• Required work: Write out exactly the lines running from the one with "Герои 3 (113, 1068)" to the last line of the entries, keeping both the first and the last.

• Given data:
■ ■ ■

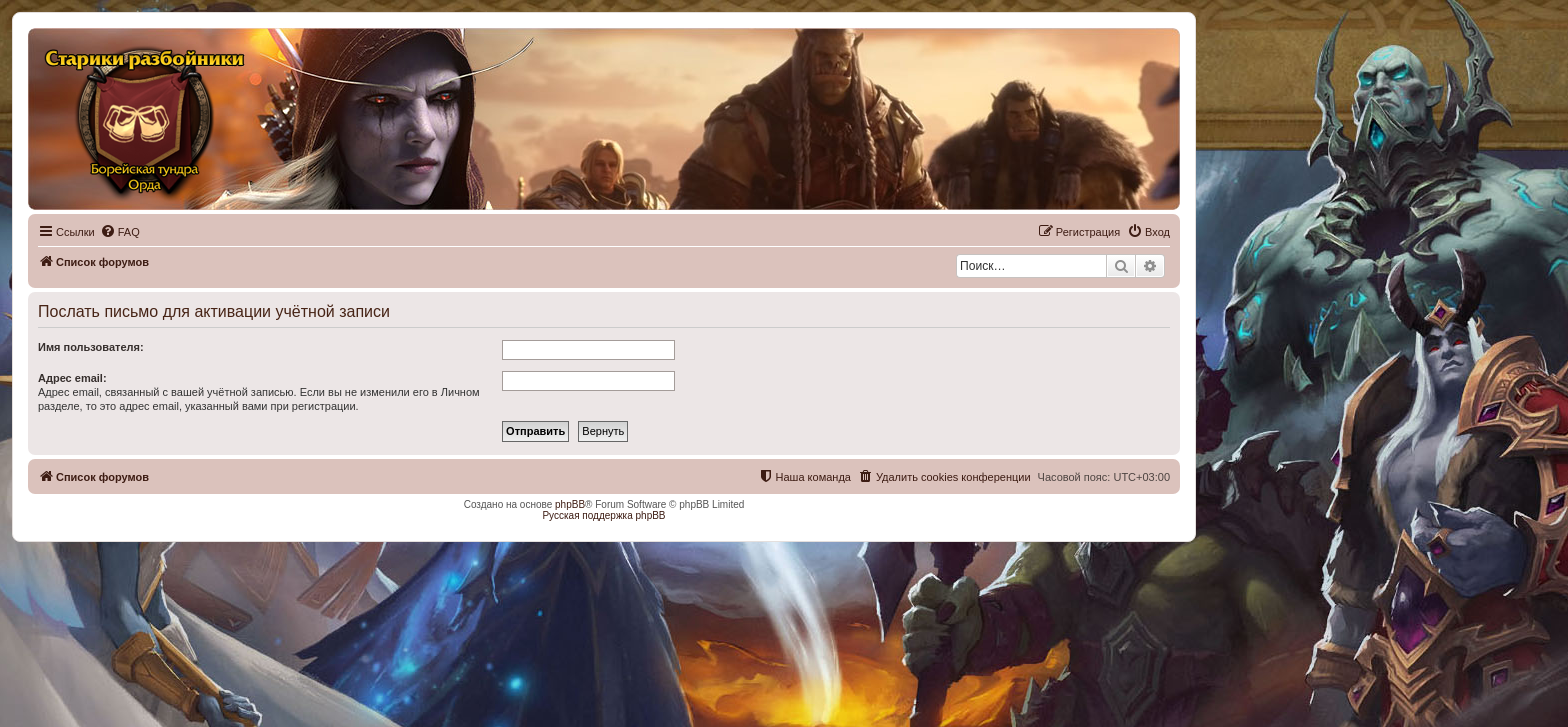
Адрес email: (72, 378)
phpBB (570, 504)
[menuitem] (120, 232)
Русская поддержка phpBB (603, 515)
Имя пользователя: (91, 347)
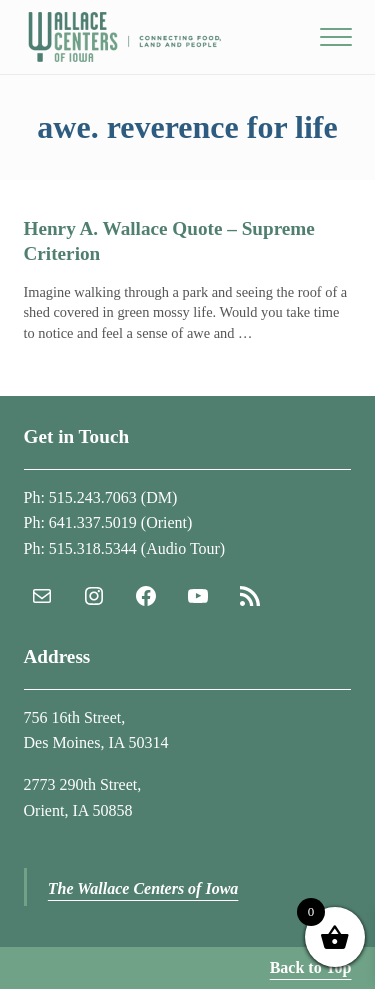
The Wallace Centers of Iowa (143, 888)
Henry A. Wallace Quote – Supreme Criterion (169, 240)
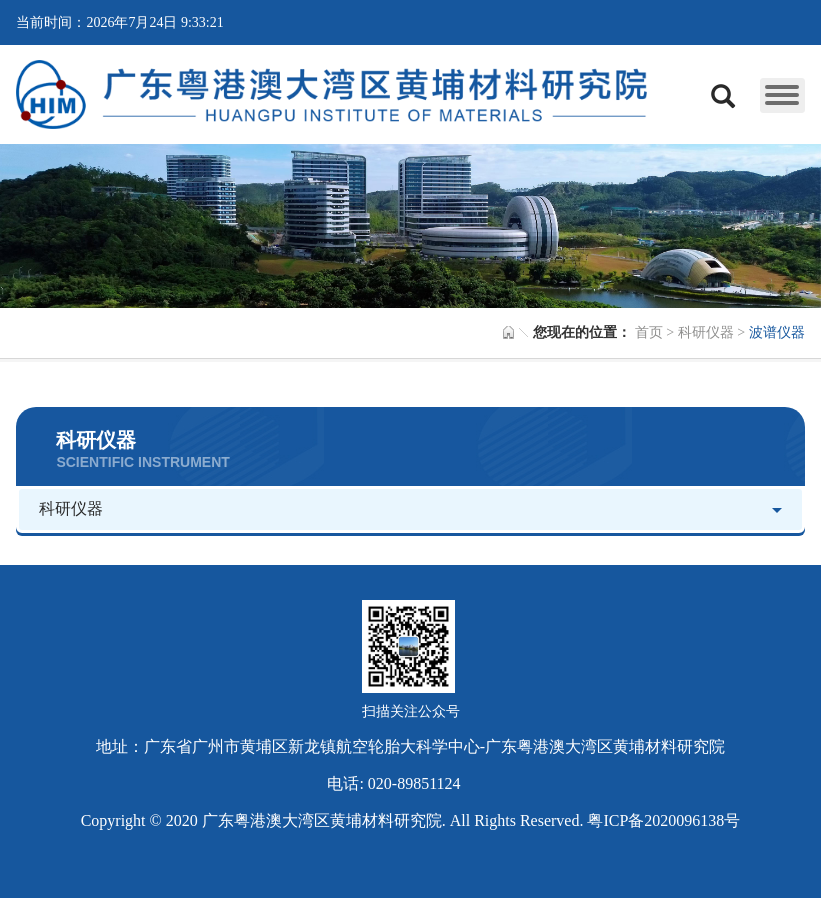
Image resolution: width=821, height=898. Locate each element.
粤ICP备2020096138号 (663, 820)
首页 (649, 332)
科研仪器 (706, 332)
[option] (410, 226)
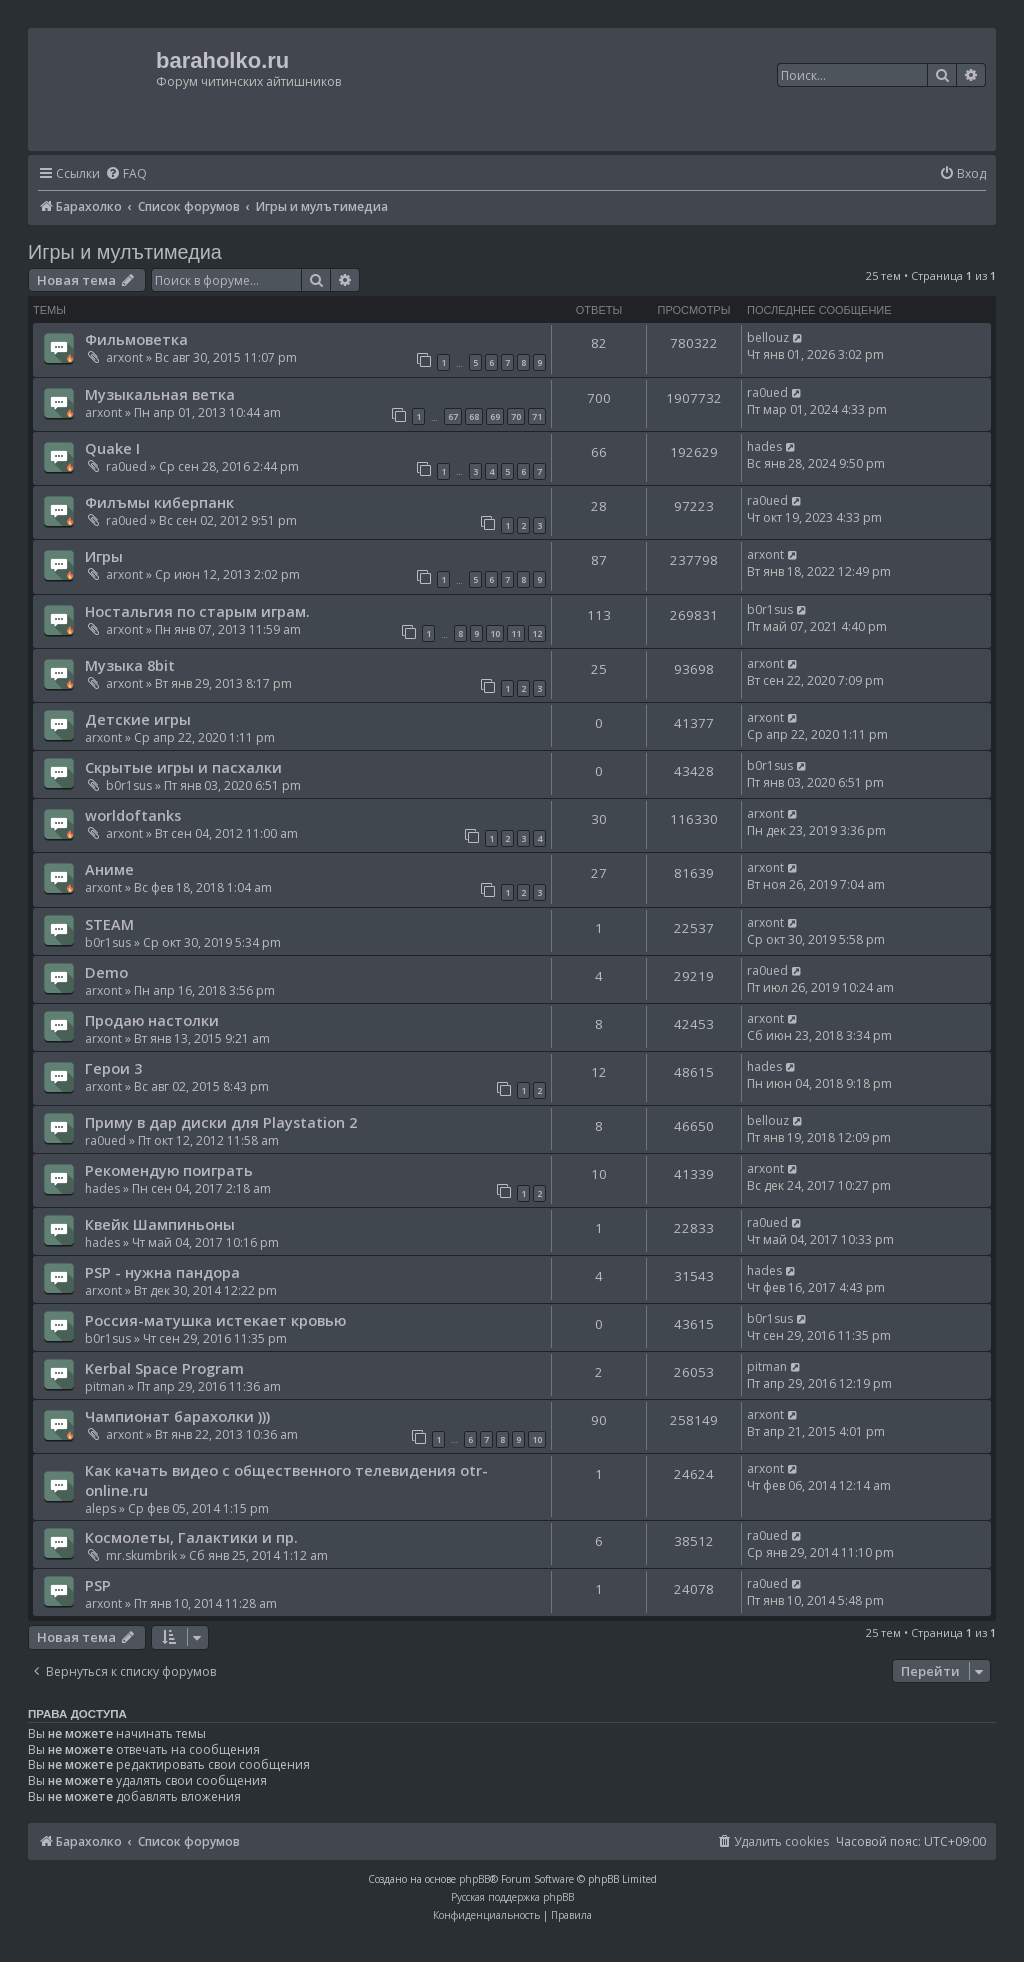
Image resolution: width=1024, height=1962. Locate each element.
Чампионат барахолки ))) (177, 1416)
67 (453, 416)
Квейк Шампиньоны (160, 1224)
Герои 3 (113, 1068)
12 (537, 633)
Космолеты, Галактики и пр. (191, 1537)
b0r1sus (770, 609)
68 (474, 416)
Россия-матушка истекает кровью (215, 1320)
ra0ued (767, 392)
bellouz (768, 337)
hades (764, 446)
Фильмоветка (136, 339)
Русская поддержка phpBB (512, 1897)
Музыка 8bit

■ ■ ■

• Answer space:
Герои 3 (113, 1068)
12 (537, 633)
Космолеты, Галактики и пр. (191, 1537)
b0r1sus (770, 609)
68 (474, 416)
Россия-матушка истекает кровью (215, 1320)
ra0ued (767, 392)
bellouz (768, 337)
hades (764, 446)
Фильмоветка (136, 339)
Русская поддержка phpBB (512, 1897)
Музыка 8bit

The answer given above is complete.